[RAW DATA]
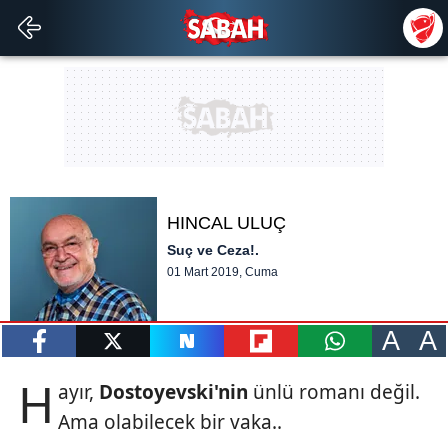
HINCAL ULUÇ
Suç ve Ceza!.
01 Mart 2019, Cuma
A
A
paylaş
tweetle
paylaş
paylaş
paylaş
H
ayır,
Dostoyevski'nin
ünlü romanı değil.
Ama olabilecek bir vaka..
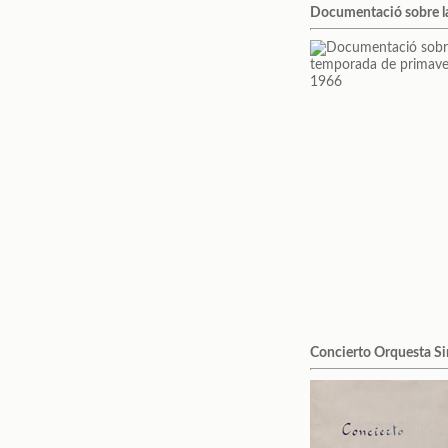
Documentació sobre l
Concierto Orquesta Sin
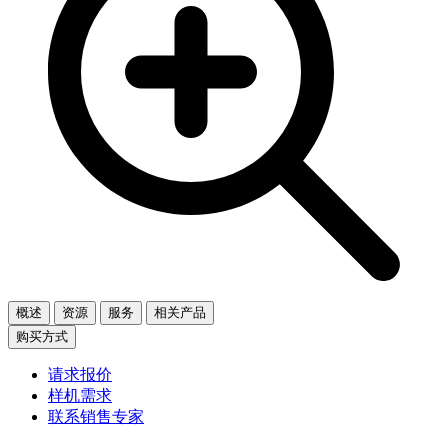
概述
资源
服务
相关产品
购买方式
请求报价
样机需求
联系销售专家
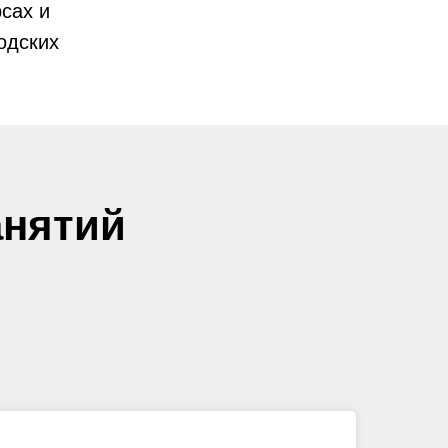
рсах и
одских
анятий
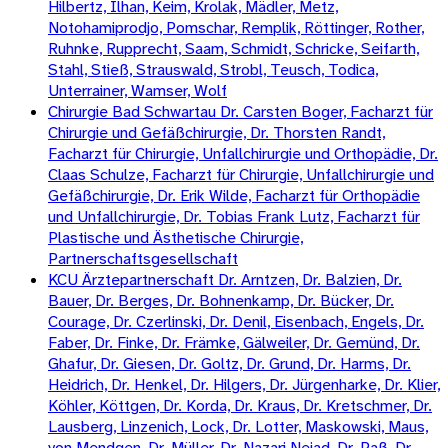
Hilbertz, Ilhan, Keim, Krolak, Mädler, Metz,
Notohamiprodjo, Pomschar, Remplik, Röttinger, Rother,
Ruhnke, Rupprecht, Saam, Schmidt, Schricke, Seifarth,
Stahl, Stieß, Strauswald, Strobl, Teusch, Todica,
Unterrainer, Wamser, Wolf
Chirurgie Bad Schwartau Dr. Carsten Boger, Facharzt für
Chirurgie und Gefäßchirurgie, Dr. Thorsten Randt,
Facharzt für Chirurgie, Unfallchirurgie und Orthopädie, Dr.
Claas Schulze, Facharzt für Chirurgie, Unfallchirurgie und
Gefäßchirurgie, Dr. Erik Wilde, Facharzt für Orthopädie
und Unfallchirurgie, Dr. Tobias Frank Lutz, Facharzt für
Plastische und Ästhetische Chirurgie,
Partnerschaftsgesellschaft
KCU Ärztepartnerschaft Dr. Arntzen, Dr. Balzien, Dr.
Bauer, Dr. Berges, Dr. Bohnenkamp, Dr. Bücker, Dr.
Courage, Dr. Czerlinski, Dr. Denil, Eisenbach, Engels, Dr.
Faber, Dr. Finke, Dr. Främke, Gälweiler, Dr. Gemünd, Dr.
Ghafur, Dr. Giesen, Dr. Goltz, Dr. Grund, Dr. Harms, Dr.
Heidrich, Dr. Henkel, Dr. Hilgers, Dr. Jürgenharke, Dr. Klier,
Köhler, Köttgen, Dr. Korda, Dr. Kraus, Dr. Kretschmer, Dr.
Lausberg, Linzenich, Lock, Dr. Lotter, Maskowski, Maus,
von Mendgen, Dr. Müller, Dr. Nazari Nejad, Dr. Paß, Dr.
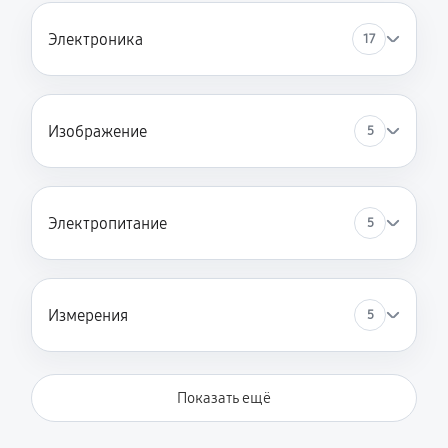
Электроника
17
Изображение
5
Электропитание
5
Измерения
5
Показать ещё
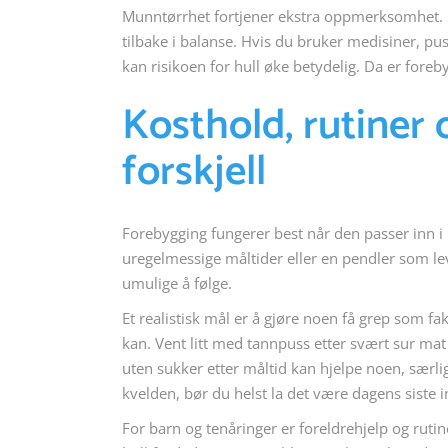
Munntørrhet fortjener ekstra oppmerksomhet. S
tilbake i balanse. Hvis du bruker medisiner, pu
kan risikoen for hull øke betydelig. Da er foreb
Kosthold, rutiner
forskjell
Forebygging fungerer best når den passer inn i
uregelmessige måltider eller en pendler som lev
umulige å følge.
Et realistisk mål er å gjøre noen få grep som fak
kan. Vent litt med tannpuss etter svært sur ma
uten sukker etter måltid kan hjelpe noen, særli
kvelden, bør du helst la det være dagens siste i
For barn og tenåringer er foreldrehjelp og ruti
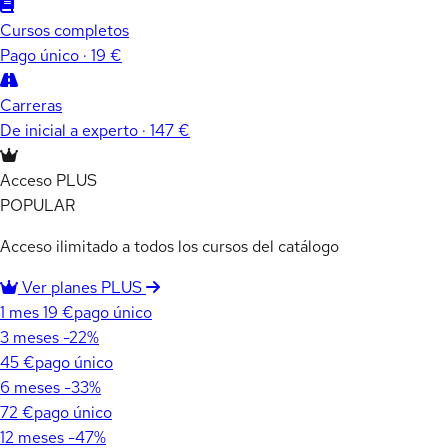
Cursos completos
Pago único · 19 €
Carreras
De inicial a experto · 147 €
Acceso PLUS
POPULAR
Acceso ilimitado a todos los cursos del catálogo
Ver planes PLUS
1 mes
19 €
pago único
3 meses
-22%
45 €
pago único
6 meses
-33%
72 €
pago único
12 meses
-47%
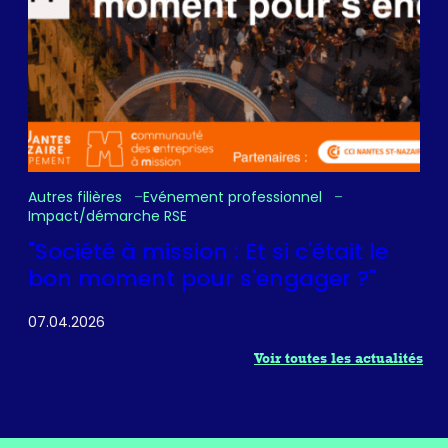
Autres filières
Evénement professionnel
Impact/démarche RSE
"Société à mission : Et si c'était le
bon moment pour s'engager ?"
07.04.2026
Voir toutes les actualités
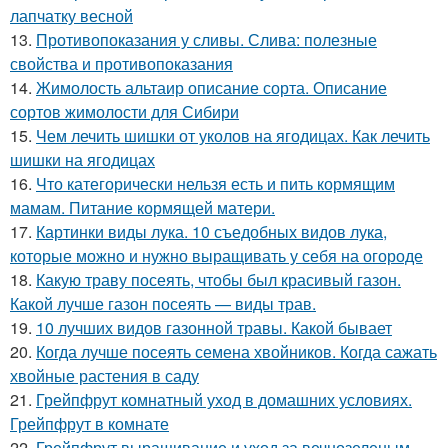
лапчатку весной
13.
Противопоказания у сливы. Слива: полезные
свойства и противопоказания
14.
Жимолость альтаир описание сорта. Описание
сортов жимолости для Сибири
15.
Чем лечить шишки от уколов на ягодицах. Как лечить
шишки на ягодицах
16.
Что категорически нельзя есть и пить кормящим
мамам. Питание кормящей матери.
17.
Картинки виды лука. 10 съедобных видов лука,
которые можно и нужно выращивать у себя на огороде
18.
Какую траву посеять, чтобы был красивый газон.
Какой лучше газон посеять — виды трав.
19.
10 лучших видов газонной травы. Какой бывает
20.
Когда лучше посеять семена хвойников. Когда сажать
хвойные растения в саду
21.
Грейпфрут комнатный уход в домашних условиях.
Грейпфрут в комнате
22.
Грейпфрут выращивание и уход за вечнозеленым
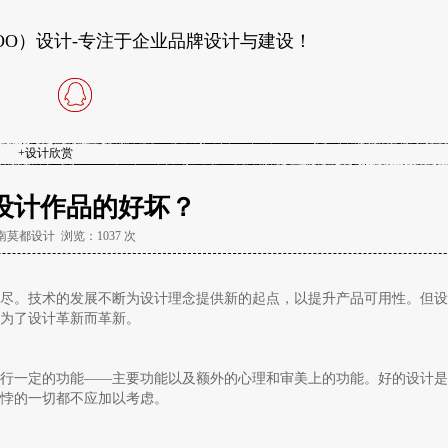
DOO）设计-专注于企业品牌设计与建设！
+
设计欣赏
设计作品的好坏？
：济南莫都设计 浏览：
1037 次
尽。技术的发展不断为设计理念提供新的起点，以提升产品可用性。但设
为了设计革新而革新。
行一定的功能——主要功能以及额外的心理和审美上的功能。好的设计是
悖的一切都不应加以考虑。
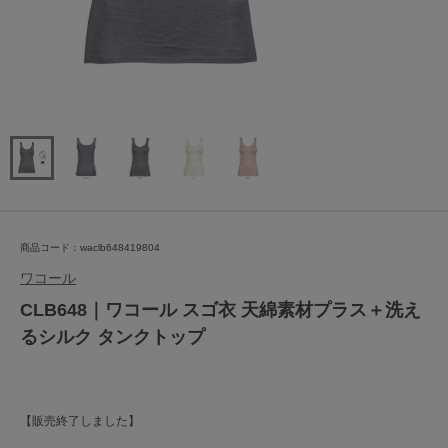
商品コード：waclb648419804
ワコール
CLB648｜ワコール スゴ衣 天綿素材プラス＋洗え
るシルク タンクトップ
【販売終了しました】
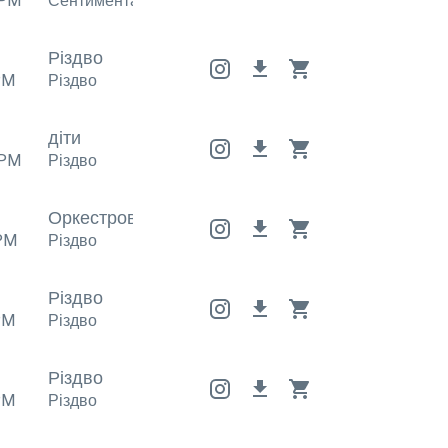
PM
Сентиментальний
,
Різдво
Сентиментальний
,
Різдв
Різдво
PM
Різдво
діти
PM
Різдво
Оркестрова
Оркестрова
Оркестрова
PM
Різдво
Різдво
PM
Різдво
Різдво
PM
Різдво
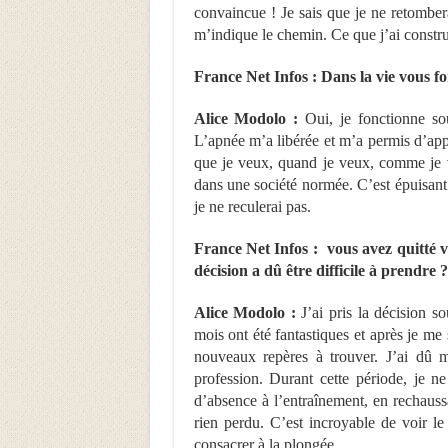
convaincue ! Je sais que je ne retomber
m’indique le chemin. Ce que j’ai construit
France Net Infos : Dans la vie vous f
Alice Modolo :
Oui, je fonctionne so
L’apnée m’a libérée et m’a permis d’appre
que je veux, quand je veux, comme je v
dans une société normée. C’est épuisant 
je ne reculerai pas.
France Net Infos : vous avez quitté v
décision a dû être difficile à prendre ?
Alice Modolo :
J’ai pris la décision so
mois ont été fantastiques et après je me 
nouveaux repères à trouver. J’ai dû 
profession. Durant cette période, je n
d’absence à l’entraînement, en rechaus
rien perdu. C’est incroyable de voir le
consacrer à la plongée.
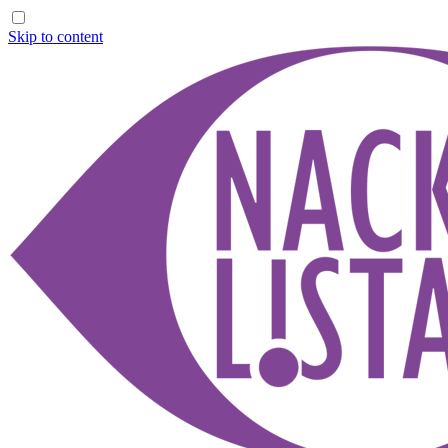
Skip to content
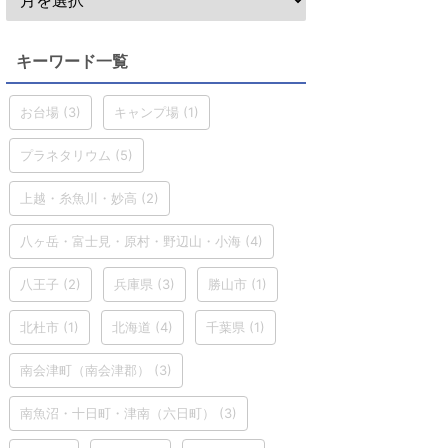
キーワード一覧
お台場
(3)
キャンプ場
(1)
プラネタリウム
(5)
上越・糸魚川・妙高
(2)
八ヶ岳・富士見・原村・野辺山・小海
(4)
八王子
(2)
兵庫県
(3)
勝山市
(1)
北杜市
(1)
北海道
(4)
千葉県
(1)
南会津町（南会津郡）
(3)
南魚沼・十日町・津南（六日町）
(3)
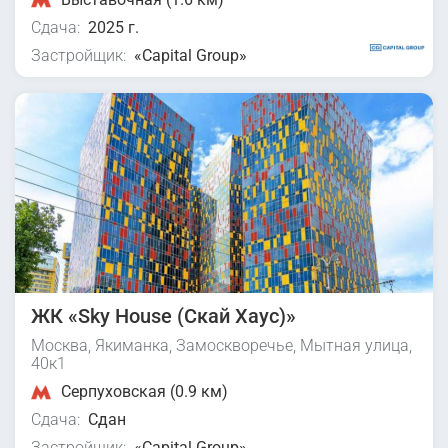
Сдача:
2025 г.
Застройщик:
«Capital Group»
ЖК «Sky House (Скай Хаус)»
Москва, Якиманка, Замоскворечье, Мытная улица,
40к1
Серпуховская (0.9 км)
Сдача:
Сдан
Застройщик:
«Capital Group»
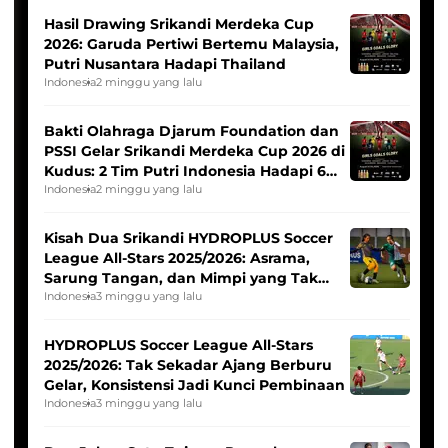
Hasil Drawing Srikandi Merdeka Cup
2026: Garuda Pertiwi Bertemu Malaysia,
Putri Nusantara Hadapi Thailand
Indonesia
2 minggu yang lalu
Bakti Olahraga Djarum Foundation dan
PSSI Gelar Srikandi Merdeka Cup 2026 di
Kudus: 2 Tim Putri Indonesia Hadapi 6
Tim Asia
Indonesia
2 minggu yang lalu
Kisah Dua Srikandi HYDROPLUS Soccer
League All-Stars 2025/2026: Asrama,
Sarung Tangan, dan Mimpi yang Tak
Pernah Padam
Indonesia
3 minggu yang lalu
HYDROPLUS Soccer League All-Stars
2025/2026: Tak Sekadar Ajang Berburu
Gelar, Konsistensi Jadi Kunci Pembinaan
Indonesia
3 minggu yang lalu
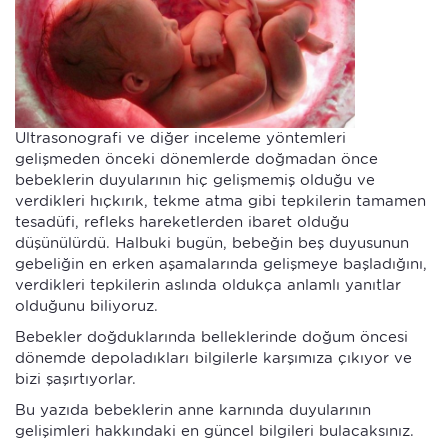
Ultrasonografi ve diğer inceleme yöntemleri
gelişmeden önceki dönemlerde doğmadan önce
bebeklerin duyularının hiç gelişmemiş olduğu ve
verdikleri hıçkırık, tekme atma gibi tepkilerin tamamen
tesadüfi, refleks hareketlerden ibaret olduğu
düşünülürdü. Halbuki bugün, bebeğin beş duyusunun
gebeliğin en erken aşamalarında gelişmeye başladığını,
verdikleri tepkilerin aslında oldukça anlamlı yanıtlar
olduğunu biliyoruz.
Bebekler doğduklarında belleklerinde doğum öncesi
dönemde depoladıkları bilgilerle karşımıza çıkıyor ve
bizi şaşırtıyorlar.
Bu yazıda bebeklerin anne karnında duyularının
gelişimleri hakkındaki en güncel bilgileri bulacaksınız.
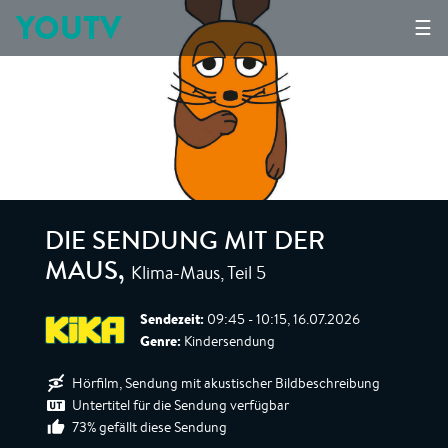
YOUTV
☰
DIE SENDUNG MIT DER
Klima-Maus, Teil 5
MAUS
,
Sendezeit:
09:45 - 10:15, 16.07.2026
Genre:
Kindersendung
Hörfilm, Sendung mit akustischer Bildbeschreibung
Untertitel für die Sendung verfügbar
73% gefällt diese Sendung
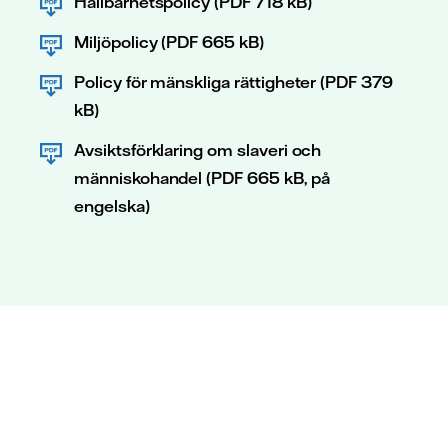
Hållbarhetspolicy (PDF 718 kB)
Miljöpolicy (PDF 665 kB)
Policy för mänskliga rättigheter (PDF 379
kB)
Avsiktsförklaring om slaveri och
människohandel (PDF 665 kB, på
engelska)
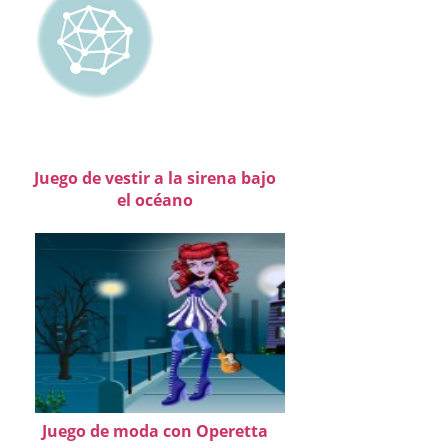
Juego de vestir a la sirena bajo
el océano
Juego de moda con Operetta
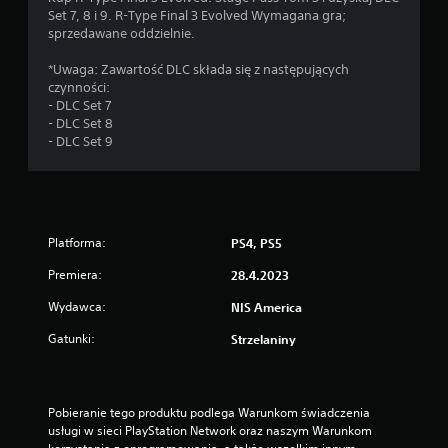
Set 7, 8 i 9. R-Type Final 3 Evolved Wymagana gra;
sprzedawane oddzielnie.
*Uwaga: Zawartość DLC składa się z następujących
czynności:
- DLC Set 7
- DLC Set 8
- DLC Set 9
Platforma:
PS4, PS5
Premiera:
28.4.2023
Wydawca:
NIS America
Gatunki:
Strzelaniny
Pobieranie tego produktu podlega Warunkom świadczenia 
usługi w sieci PlayStation Network oraz naszym Warunkom 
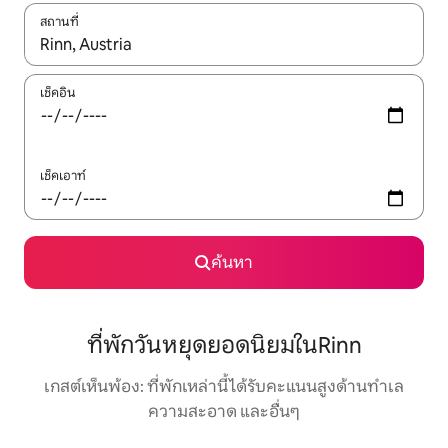
สถานที่
ใช้ลูกศรขึ้นลง หรือใช้การสัมผัสหรือปัด เพื่อสำรวจผลการค้นหา
เช็คอิน
เช็คเอาท์
ค้นหา
ที่พักวันหยุดยอดนิยมในRinn
เกสต์เห็นพ้อง: ที่พักเหล่านี้ได้รับคะแนนสูงด้านทำเล
ความสะอาด และอื่นๆ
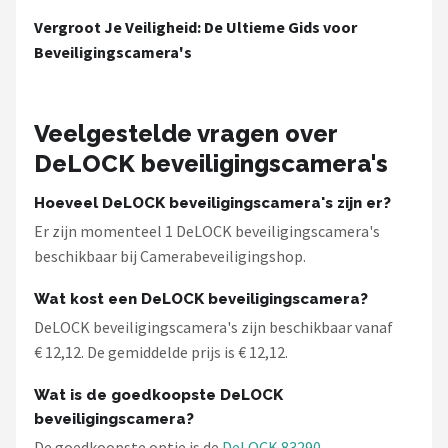
Smartwares
Vergroot Je Veiligheid: De Ultieme Gids voor
Beveiligingscamera's
ieGeek
Alle merken →
Veelgestelde vragen over
DeLOCK beveiligingscamera's
Hoeveel DeLOCK beveiligingscamera's zijn er?
Er zijn momenteel 1 DeLOCK beveiligingscamera's
beschikbaar bij Camerabeveiligingshop.
Wat kost een DeLOCK beveiligingscamera?
DeLOCK beveiligingscamera's zijn beschikbaar vanaf
€ 12,12. De gemiddelde prijs is € 12,12.
Wat is de goedkoopste DeLOCK
beveiligingscamera?
De goedkoopste optie is de
DeLOCK 83290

[EXERCISE BRIEF] Please output exactly the lines of the data above, from its first line through the line with "Facharzt für Chirurgie, Unfallchirurgie und Orthopädie, Dr.", and nothing else; drop the pictures.

[PROBLEM SOLUTION]
HINCAL ULUÇ
Suç ve Ceza!.
01 Mart 2019, Cuma
A
A
paylaş
tweetle
paylaş
paylaş
paylaş
H
ayır,
Dostoyevski'nin
ünlü romanı değil.
Ama olabilecek bir vaka..
Documentació sobre l
Concierto Orquesta Sin
概述
资源
服务
相关产品
购买方式
请求报价
样机需求
联系销售专家
рсах и
одских
анятий
Hilbertz, Ilhan, Keim, Krolak, Mädler, Metz,
Notohamiprodjo, Pomschar, Remplik, Röttinger, Rother,
Ruhnke, Rupprecht, Saam, Schmidt, Schricke, Seifarth,
Stahl, Stieß, Strauswald, Strobl, Teusch, Todica,
Unterrainer, Wamser, Wolf
Chirurgie Bad Schwartau Dr. Carsten Boger, Facharzt für
Chirurgie und Gefäßchirurgie, Dr. Thorsten Randt,
Facharzt für Chirurgie, Unfallchirurgie und Orthopädie, Dr.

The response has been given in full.